▸ Task inputs
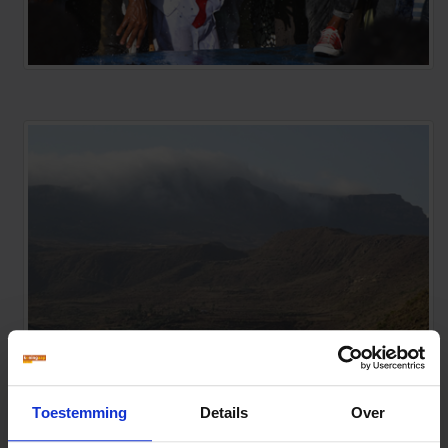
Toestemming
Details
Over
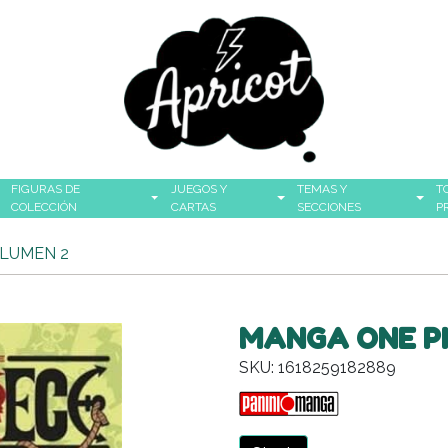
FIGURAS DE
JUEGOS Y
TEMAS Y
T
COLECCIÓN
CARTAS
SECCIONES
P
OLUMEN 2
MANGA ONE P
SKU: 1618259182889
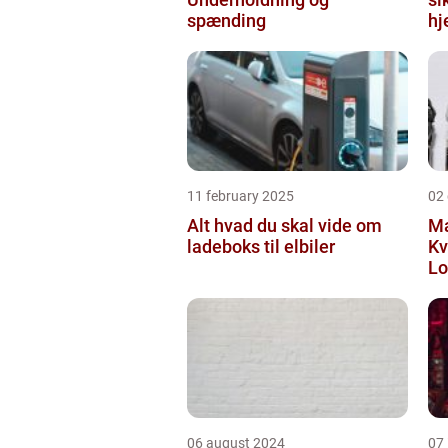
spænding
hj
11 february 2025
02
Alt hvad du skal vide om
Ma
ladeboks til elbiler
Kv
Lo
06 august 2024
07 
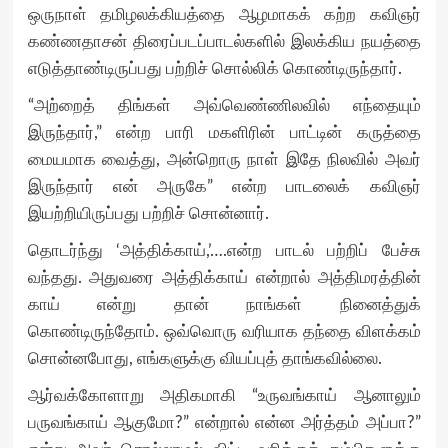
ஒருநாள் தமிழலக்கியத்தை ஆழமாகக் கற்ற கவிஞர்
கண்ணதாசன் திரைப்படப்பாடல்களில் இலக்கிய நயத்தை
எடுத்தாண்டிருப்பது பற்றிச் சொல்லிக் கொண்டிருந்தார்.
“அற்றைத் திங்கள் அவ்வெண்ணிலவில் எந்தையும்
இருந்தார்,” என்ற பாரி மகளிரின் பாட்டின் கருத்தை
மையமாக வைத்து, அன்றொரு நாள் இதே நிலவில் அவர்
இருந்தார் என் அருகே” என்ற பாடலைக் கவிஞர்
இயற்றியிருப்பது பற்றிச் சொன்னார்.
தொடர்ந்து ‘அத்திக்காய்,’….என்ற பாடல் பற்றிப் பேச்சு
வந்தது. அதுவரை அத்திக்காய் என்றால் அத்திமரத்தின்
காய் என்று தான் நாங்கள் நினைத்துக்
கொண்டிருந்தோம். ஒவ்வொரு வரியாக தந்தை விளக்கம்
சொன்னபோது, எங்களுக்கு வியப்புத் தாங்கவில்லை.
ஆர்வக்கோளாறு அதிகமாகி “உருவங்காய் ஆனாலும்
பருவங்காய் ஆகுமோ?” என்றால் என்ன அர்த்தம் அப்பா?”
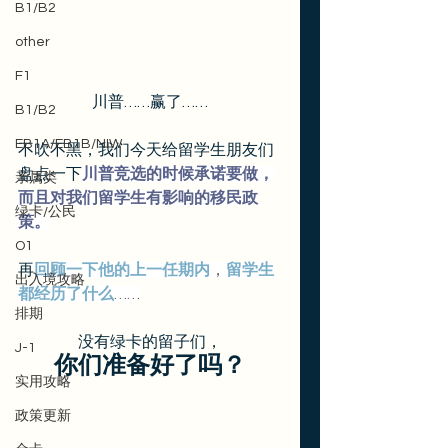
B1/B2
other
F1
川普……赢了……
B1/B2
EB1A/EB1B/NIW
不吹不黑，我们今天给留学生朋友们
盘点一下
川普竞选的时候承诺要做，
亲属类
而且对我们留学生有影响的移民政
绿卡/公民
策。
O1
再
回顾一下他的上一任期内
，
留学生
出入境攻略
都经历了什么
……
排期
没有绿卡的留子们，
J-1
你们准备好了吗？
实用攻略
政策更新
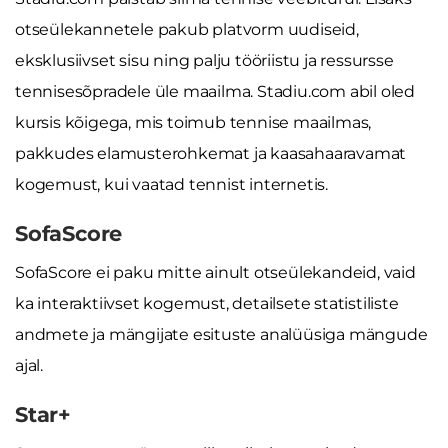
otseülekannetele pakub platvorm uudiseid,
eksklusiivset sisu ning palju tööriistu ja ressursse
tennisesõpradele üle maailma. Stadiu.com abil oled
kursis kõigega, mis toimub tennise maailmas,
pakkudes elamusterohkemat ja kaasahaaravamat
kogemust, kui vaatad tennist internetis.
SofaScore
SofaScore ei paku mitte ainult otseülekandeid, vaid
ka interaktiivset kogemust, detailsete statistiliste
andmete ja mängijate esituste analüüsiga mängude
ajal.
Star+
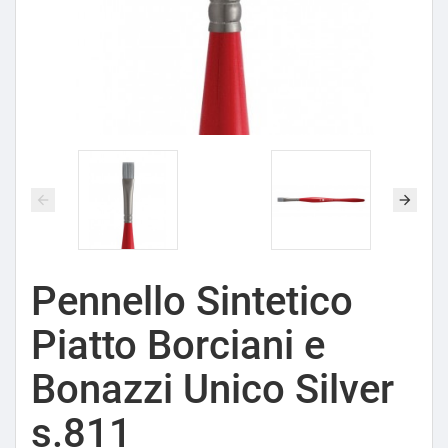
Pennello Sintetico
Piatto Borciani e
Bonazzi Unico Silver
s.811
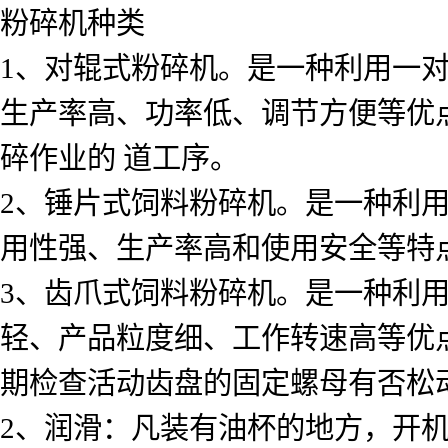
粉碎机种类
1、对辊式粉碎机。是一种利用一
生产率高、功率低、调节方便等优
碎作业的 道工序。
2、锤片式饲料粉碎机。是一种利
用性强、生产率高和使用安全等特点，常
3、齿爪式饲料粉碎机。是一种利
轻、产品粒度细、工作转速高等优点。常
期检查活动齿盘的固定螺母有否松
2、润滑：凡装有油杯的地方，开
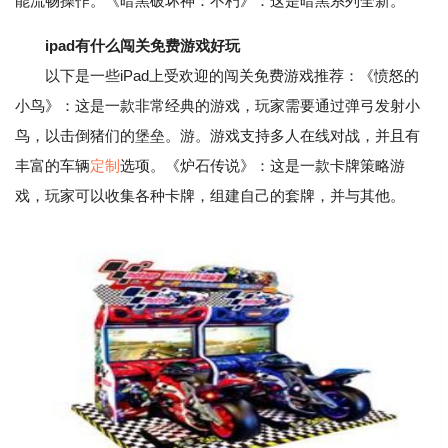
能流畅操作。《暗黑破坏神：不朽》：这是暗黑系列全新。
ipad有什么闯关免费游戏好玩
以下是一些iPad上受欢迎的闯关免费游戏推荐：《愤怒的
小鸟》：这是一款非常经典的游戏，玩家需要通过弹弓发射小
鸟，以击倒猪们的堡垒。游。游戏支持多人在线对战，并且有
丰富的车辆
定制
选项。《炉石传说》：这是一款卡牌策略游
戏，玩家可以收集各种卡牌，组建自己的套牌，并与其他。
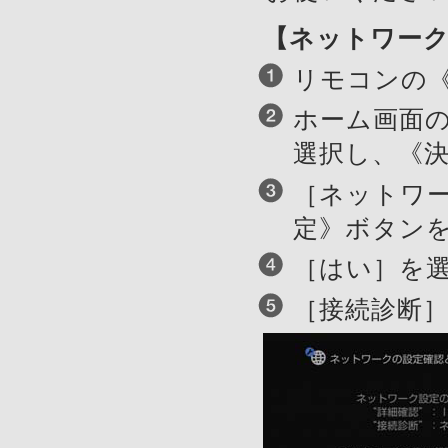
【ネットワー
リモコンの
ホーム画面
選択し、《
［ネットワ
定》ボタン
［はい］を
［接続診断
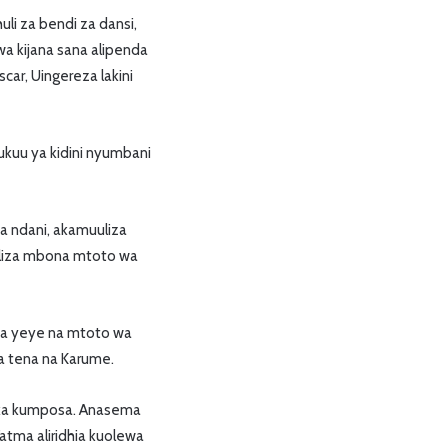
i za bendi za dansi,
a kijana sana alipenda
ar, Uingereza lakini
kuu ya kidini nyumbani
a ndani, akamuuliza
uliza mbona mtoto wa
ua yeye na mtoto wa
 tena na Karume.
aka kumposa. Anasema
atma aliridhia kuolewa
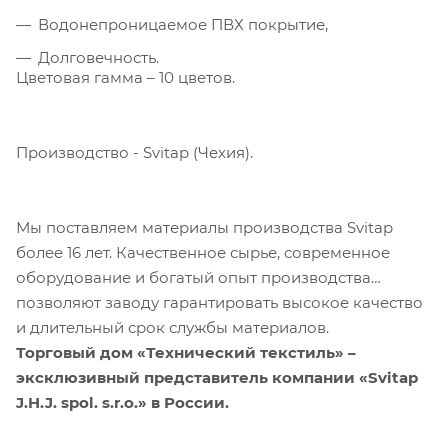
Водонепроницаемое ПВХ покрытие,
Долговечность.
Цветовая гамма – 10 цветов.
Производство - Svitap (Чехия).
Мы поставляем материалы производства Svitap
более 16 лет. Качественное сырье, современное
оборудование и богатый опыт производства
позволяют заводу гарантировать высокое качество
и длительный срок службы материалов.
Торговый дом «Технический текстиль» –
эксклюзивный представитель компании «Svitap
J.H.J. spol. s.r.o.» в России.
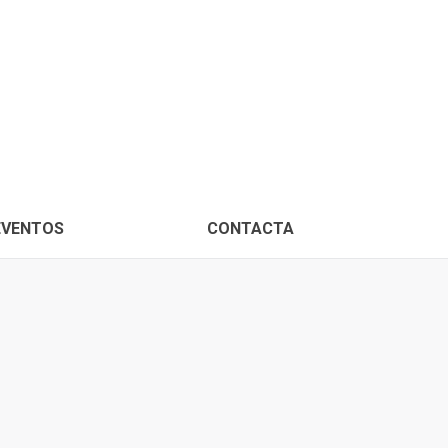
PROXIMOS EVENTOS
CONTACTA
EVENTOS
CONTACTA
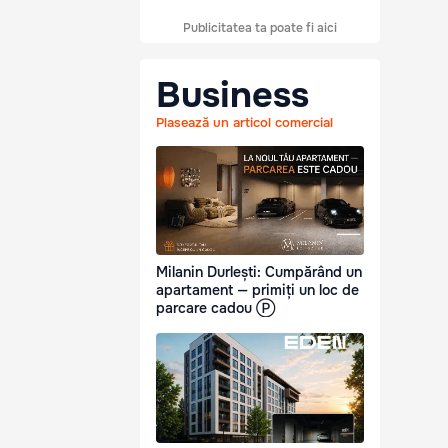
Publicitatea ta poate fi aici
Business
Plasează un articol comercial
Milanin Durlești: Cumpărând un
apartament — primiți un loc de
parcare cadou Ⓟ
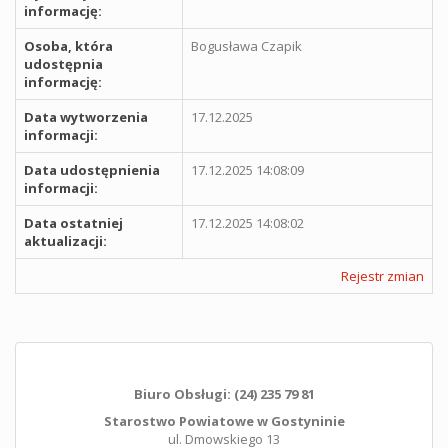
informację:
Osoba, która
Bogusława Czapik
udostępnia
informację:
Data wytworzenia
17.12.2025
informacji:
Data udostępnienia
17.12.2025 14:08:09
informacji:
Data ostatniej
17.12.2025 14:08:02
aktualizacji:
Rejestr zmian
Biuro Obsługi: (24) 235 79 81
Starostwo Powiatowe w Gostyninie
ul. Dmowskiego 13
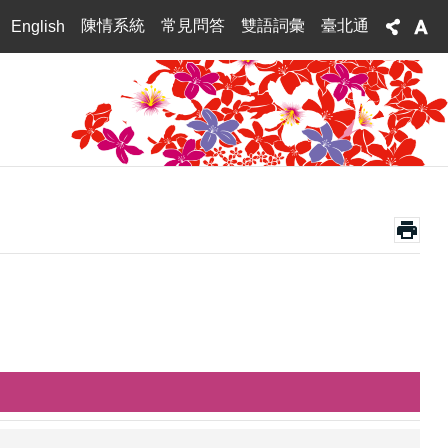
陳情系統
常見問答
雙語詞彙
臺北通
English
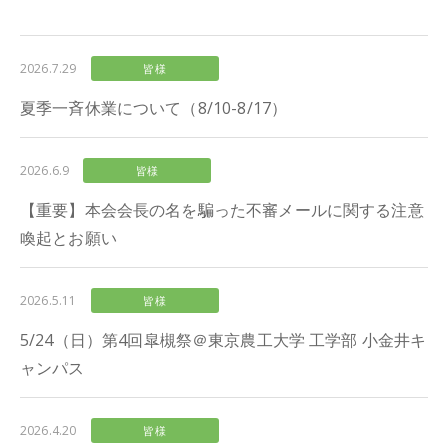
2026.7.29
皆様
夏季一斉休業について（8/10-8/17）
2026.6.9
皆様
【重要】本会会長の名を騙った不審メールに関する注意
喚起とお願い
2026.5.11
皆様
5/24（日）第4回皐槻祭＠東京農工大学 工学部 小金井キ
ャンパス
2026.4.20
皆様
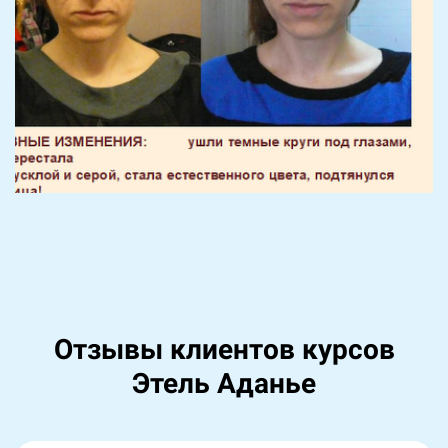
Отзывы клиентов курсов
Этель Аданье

▸ Exercise description
Please output the listing above exactly from its first line through the line with "இயற்றியிருப்பது பற்றிச் சொன்னார்.", both included, and nothing beyond that line. Omit pictures.

▸ Expected answer
Toestemming
Details
Over
FIGURAS DE
JUEGOS Y
TEMAS Y
T
COLECCIÓN
CARTAS
SECCIONES
P
OLUMEN 2
MANGA ONE P
SKU: 1618259182889
spænding
hj
11 february 2025
02
Alt hvad du skal vide om
Ma
ladeboks til elbiler
Kv
Lo
06 august 2024
07 
ஒருநாள் தமிழலக்கியத்தை ஆழமாகக் கற்ற கவிஞர்
கண்ணதாசன் திரைப்படப்பாடல்களில் இலக்கிய நயத்தை
எடுத்தாண்டிருப்பது பற்றிச் சொல்லிக் கொண்டிருந்தார்.
“அற்றைத் திங்கள் அவ்வெண்ணிலவில் எந்தையும்
இருந்தார்,” என்ற பாரி மகளிரின் பாட்டின் கருத்தை
மையமாக வைத்து, அன்றொரு நாள் இதே நிலவில் அவர்
இருந்தார் என் அருகே” என்ற பாடலைக் கவிஞர்
இயற்றியிருப்பது பற்றிச் சொன்னார்.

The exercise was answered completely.